We’re founded on a firm belief that people have a natural right to swim in a lake or river, free of charges, restrictions and rules, and for years many of us have exercised that right as we please, swimming surreptitiously, harmlessly, wherever we wanted. To us, swimming freely in nature is as normal as taking a walk in the countryside.
The OSS has always understood that with the right to swim freely comes the responsibility to do it safely so remain focused on giving people both the inspiration and information to swim. You don’t need a lifeguard if you can look after yourself, and neither do landowners need to put up NO SWIMMING signs as they are not liable for any mistakes that we might make.
Millions of people have joined us over the years. The popularity of swimming has exploded, which is great, but it also makes this a dangerous time for outdoor swimming. Media and commercial narratives have emerged, attempting to commodify our passion, turning it into something to be controlled, tamed, sold and standardised. Even positive narratives, such as potential benefits for mental health, have their dangers, as they can be used to frame swimming as a transaction and the places we swim as places of business.

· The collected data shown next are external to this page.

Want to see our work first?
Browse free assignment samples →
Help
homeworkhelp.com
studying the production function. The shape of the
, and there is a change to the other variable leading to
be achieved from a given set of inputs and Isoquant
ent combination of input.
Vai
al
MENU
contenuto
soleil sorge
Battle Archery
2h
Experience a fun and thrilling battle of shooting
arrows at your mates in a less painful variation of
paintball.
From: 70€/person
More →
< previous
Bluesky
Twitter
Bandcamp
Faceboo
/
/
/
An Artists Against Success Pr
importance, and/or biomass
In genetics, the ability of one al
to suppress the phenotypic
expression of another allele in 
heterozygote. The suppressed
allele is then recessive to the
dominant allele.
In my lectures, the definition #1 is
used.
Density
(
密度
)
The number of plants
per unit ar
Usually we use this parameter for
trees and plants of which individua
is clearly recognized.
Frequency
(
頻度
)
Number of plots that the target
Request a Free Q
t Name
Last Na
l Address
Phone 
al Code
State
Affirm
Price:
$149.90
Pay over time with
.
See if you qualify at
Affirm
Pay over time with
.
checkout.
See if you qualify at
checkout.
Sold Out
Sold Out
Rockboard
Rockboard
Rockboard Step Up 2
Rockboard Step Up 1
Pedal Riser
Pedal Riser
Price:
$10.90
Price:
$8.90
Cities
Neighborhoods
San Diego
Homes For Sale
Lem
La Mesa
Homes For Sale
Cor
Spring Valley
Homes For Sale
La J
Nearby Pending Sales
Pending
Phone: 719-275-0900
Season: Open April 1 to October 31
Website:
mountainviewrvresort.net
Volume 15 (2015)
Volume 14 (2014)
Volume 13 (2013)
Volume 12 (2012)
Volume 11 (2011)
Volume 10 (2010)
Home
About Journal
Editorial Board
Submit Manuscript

And that really isn’t the point for most swimmers: swimming is many things to so many people, but at its core for most it’s an immersion in nature, and an amateur pursuit, something done just for the love and experience of it. We are not separate from nature when we swim, we are part of it. We should not have to pay for it, any more than we should pay for a walk in the woods.

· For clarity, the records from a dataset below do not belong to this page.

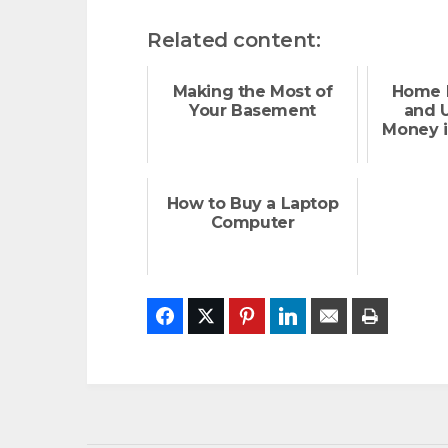
Related content:
Making the Most of
Home 
Your Basement
and U
Money i
How to Buy a Laptop
Computer
Facebook
Twitter
Pinterest
LinkedIn
Email
Print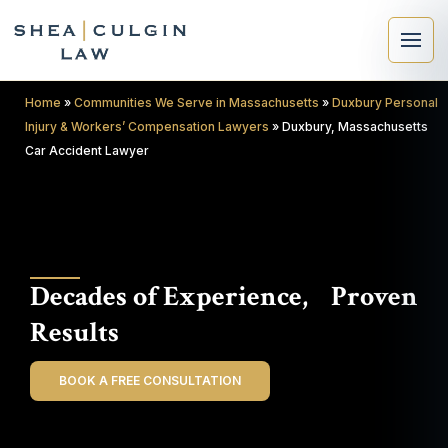
Home
»
Communities We Serve in Massachusetts
»
Duxbury Personal
Injury & Workers’ Compensation Lawyers
»
Duxbury, Massachusetts
Car Accident Lawyer
×
Search
Decades of Experience, Proven
Search
Results
BOOK A FREE CONSULTATION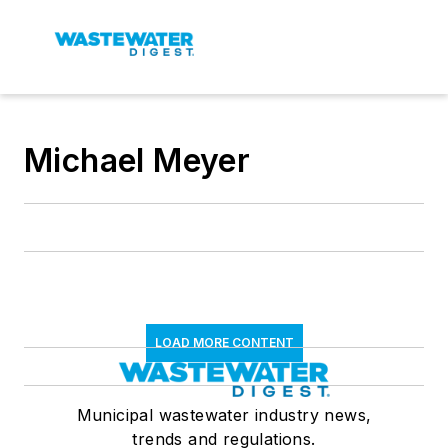
Michael Meyer
LOAD MORE CONTENT
Municipal wastewater industry news,
trends and regulations.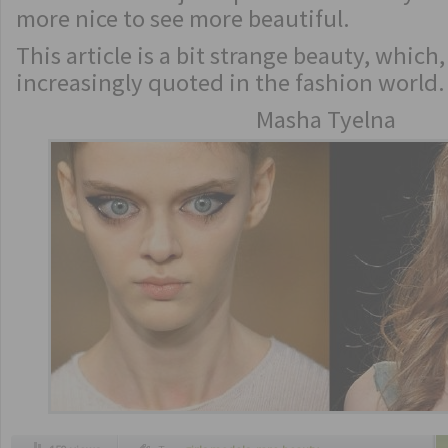
more nice to see more beautiful.
This article is a bit strange beauty, which
increasingly quoted in the fashion world.
Masha Tyelna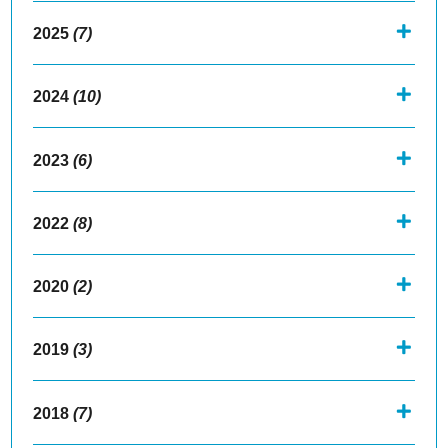
2025
(7)
2024
(10)
2023
(6)
2022
(8)
2020
(2)
2019
(3)
2018
(7)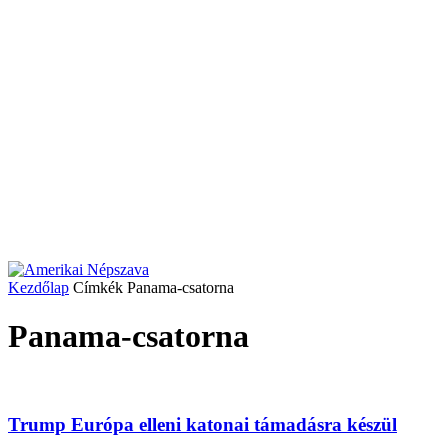
Kezdőlap
Címkék
Panama-csatorna
Panama-csatorna
Trump Európa elleni katonai támadásra készül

We believe a clear right to roam is important for everybody. There’s a widespread collective recognition at the moment that we all need more nature in our lives as a physical and spiritual space. And also that nature needs us to fix things with the planet. Which brings us to a strange point for for free wild spirits: to do what we want to do, we need to engage with legalese and small print.
There aren’t many big water bodies where I live in Somerset so people assume that when I’m training for something I swim in an open water lake down the road. I don’t, that often: the water is lovely, it’s so clean I want to drink it, but to swim there I need to join a queue of cars to get in, pay £7, wait till 9am, take your own lifeguard, sign a disclaimer…. For me, it’s like death from a thousand paper cuts, the admin takes longer than the swim and I just can’t fit it into family life.
I prefer a reservoir down the road: it’s free, I can turn up at 7am or 9pm, and I can cycle there. If I lived in Scotland, that would be fine, I’d have probably made a whole new bunch of friends there by now. Here: officially, not allowed.
It should be. Nature belongs to us just as much as it does anyone else.So tell us where you trespass in the comments and why, get behind this movement as The OSS and Right to Roam strive to make a difference, thank you so much for alpkit for hosting this tonight and making it happen, and please settle in for a great night ahead.